Prices of imported ACN cargoes were last assessed at $1,700-1,750/tonne CFR (cost & freight) NE (northeast) Asia in the week ended 21 June, inclusive of 17% of added-value tax and 3% of customs duty, according to ICIS data. With an exchange rate of CNY6.18 against the US dollar, the prices translate to CNY12,700-13,000/tonne. These are higher than those of domestic cargoes and hence, there is lower buying interest for imports.
Sinopec Anqing originally scheduled to carry out maintenance at its 130,000 tonne/year ACN plant in end-June or early July.
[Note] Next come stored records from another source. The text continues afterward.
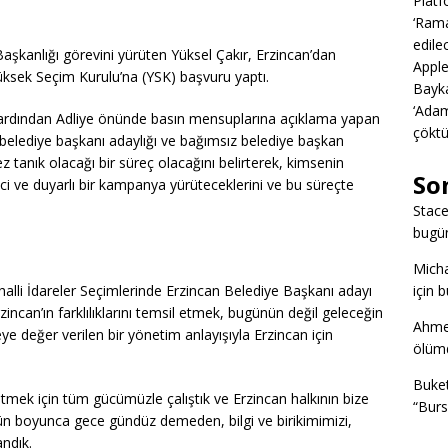
Platf
‘Rama
edile
Başkanlığı görevini yürüten Yüksel Çakır, Erzincan’dan
Apple
üksek Seçim Kurulu’na (YSK) başvuru yaptı.
Bayka
‘Adam
ardından Adliye önünde basın mensuplarına açıklama yapan
çöktü
n belediye başkanı adaylığı ve bağımsız belediye başkan
ez tanık olacağı bir süreç olacağını belirterek, kimsenin
So
i ve duyarlı bir kampanya yürüteceklerini ve bu süreçte
Stac
bugü
Mich
lli İdareler Seçimlerinde Erzincan Belediye Başkanı adayı
için 
ncan’ın farklılıklarını temsil etmek, bugünün değil geleceğin
Ahme
ye değer verilen bir yönetim anlayışıyla Erzincan için
ölümd
Buke
etmek için tüm gücümüzle çalıştık ve Erzincan halkının bize
“Burs
gün boyunca gece gündüz demeden, bilgi ve birikimimizi,
andık.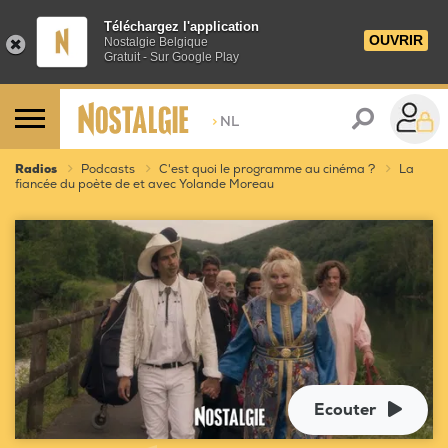
Téléchargez l'application
OUVRIR
Nostalgie Belgique
Gratuit - Sur Google Play
>
NL
Radios
Podcasts
C'est quoi le programme au cinéma ?
La
fiancée du poète de et avec Yolande Moreau
Ecouter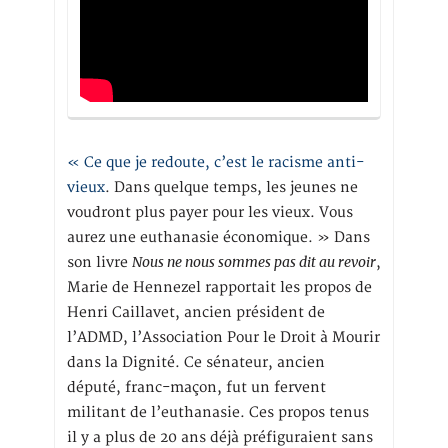
« Ce que je redoute, c’est le racisme anti-
vieux
. Dans quelque temps, les jeunes ne
voudront plus payer pour les vieux. Vous
aurez une euthanasie économique. » Dans
Nous ne nous sommes pas dit au revoir
son livre
,
Marie de Hennezel rapportait les propos de
Henri Caillavet, ancien président de
l’ADMD, l’Association Pour le Droit à Mourir
dans la Dignité. Ce sénateur, ancien
député, franc-maçon, fut un fervent
militant de l’euthanasie. Ces propos tenus
il y a plus de 20 ans déjà préfiguraient sans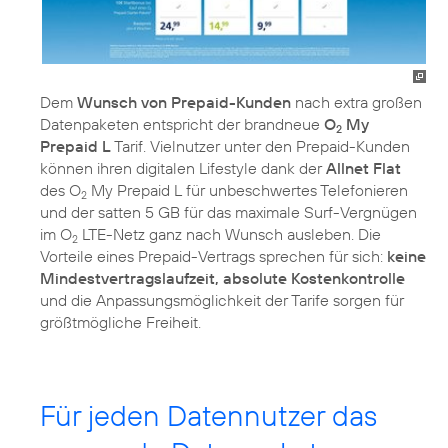
Dem
Wunsch von Prepaid-Kunden
nach extra großen
Datenpaketen entspricht der brandneue
O
My
2
Prepaid L
Tarif. Vielnutzer unter den Prepaid-Kunden
können ihren digitalen Lifestyle dank der
Allnet Flat
des O
My Prepaid L für unbeschwertes Telefonieren
2
und der satten 5 GB für das maximale Surf-Vergnügen
im O
LTE-Netz ganz nach Wunsch ausleben. Die
2
Vorteile eines Prepaid-Vertrags sprechen für sich:
keine
Mindestvertragslaufzeit, absolute Kostenkontrolle
und die Anpassungsmöglichkeit der Tarife sorgen für
größtmögliche Freiheit.
Für jeden Datennutzer das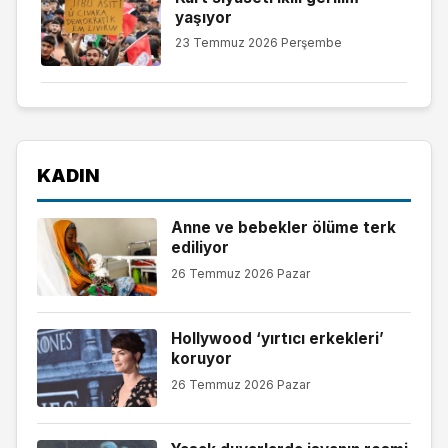
yaşıyor
23 Temmuz 2026 Perşembe
KADIN
Anne ve bebekler ölüme terk
ediliyor
26 Temmuz 2026 Pazar
Hollywood ‘yırtıcı erkekleri’
koruyor
26 Temmuz 2026 Pazar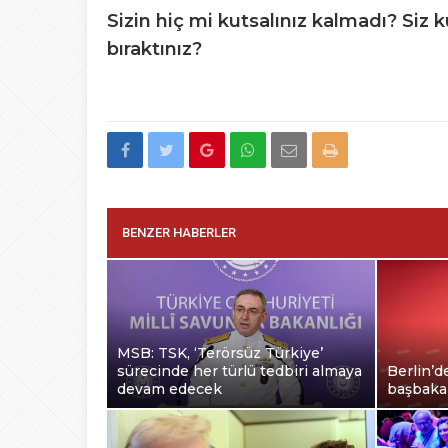
Sizin hiç mi kutsalınız kalmadı? Siz 
bıraktınız?
BENZER HABERLER
MSB: TSK, ‘Terörsüz Türkiye’
sürecinde her türlü tedbiri almaya
Berlin’d
devam edecek
başbakan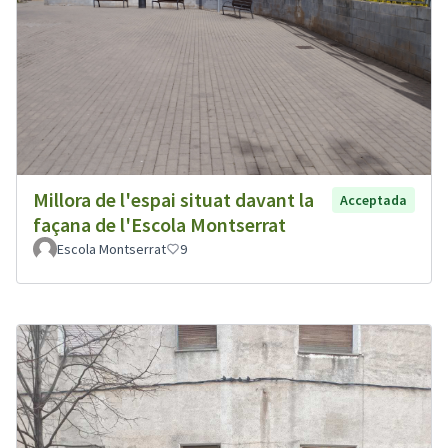
Millora de l'espai situat davant la
Acceptada
façana de l'Escola Montserrat
Escola Montserrat
9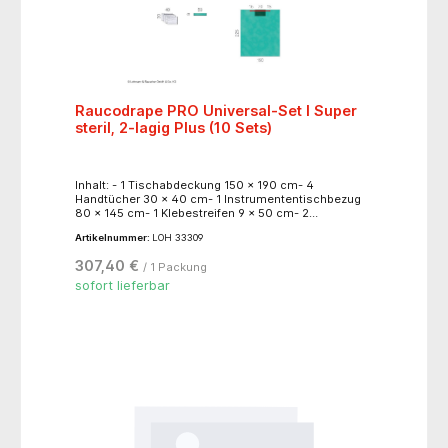
Raucodrape PRO Universal-Set I Super
steril, 2-lagig Plus (10 Sets)
Inhalt: - 1 Tischabdeckung 150 x 190 cm- 4
Handtücher 30 x 40 cm- 1 Instrumententischbezug
80 x 145 cm- 1 Klebestreifen 9 x 50 cm- 2
Klebetücher, 2-lagig Plus 90 x 110 cm- 1 Klebetuch, 2-
Artikelnummer:
LOH 33309
lagig Plus, 190 x 225 cm, dreiteiliger Klebestreifen (15
+ 70 + 15 cm)- 1 Anästhesietuch, 2-lagig Plus, 225 x
307,40 €
/ 1 Packung
270 cm, Schlitz 45 x 65 cm, mit
Armstützenabdeckung
sofort lieferbar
However, the turnaround has been deferred to after July, a company source said.
Furthermore, some major producers such as Shanghai SECCO Petrochemical, Jilin Petrochemical, Fushun Petrochemical, Qilu Petrochemical and Shanghai Petrochemical will be running their ACN plants normally, and the average operating rate ACN plants in China is likely to be around 85%, market sources said.
According to the estimated data from Chemease, domestic supply may reach around 100,000 tonnes in July, a growth of about 17% compared with the volume in June.
While supply is expected to be ample, downstream demand continues to be weak.
According to Chemease data, demand from acrylonitrile-butadiene-styrene (ABS) market remains flat, and the average operating rate of ABS plants may be around 65%, while demand from the acrylic fibre (AF) sector increases slightly, with production rising to 80% capacity from 75%.
However, demand from acrylamide is expected to be down by 14% with the onset of lull season in July, and most acrylamide producers have reduced, or will be reducing, their plant operating rates.
Nonetheless, ACN prices may have little room for decrease. One key ACN producer said it will keep its prices stable as the current spot prices are not as high as before, and most ACN producers in China are facing squeezed margins given firm feedstock propylene prices.
End-users, on the other hand, remain cautious given the gloomy forecast in July.
“We will only buy on-demand because we have production cutbacks and ample supply,” an AM producer said, adding that the weak outlook of ACN prices also adds to its cautious stance.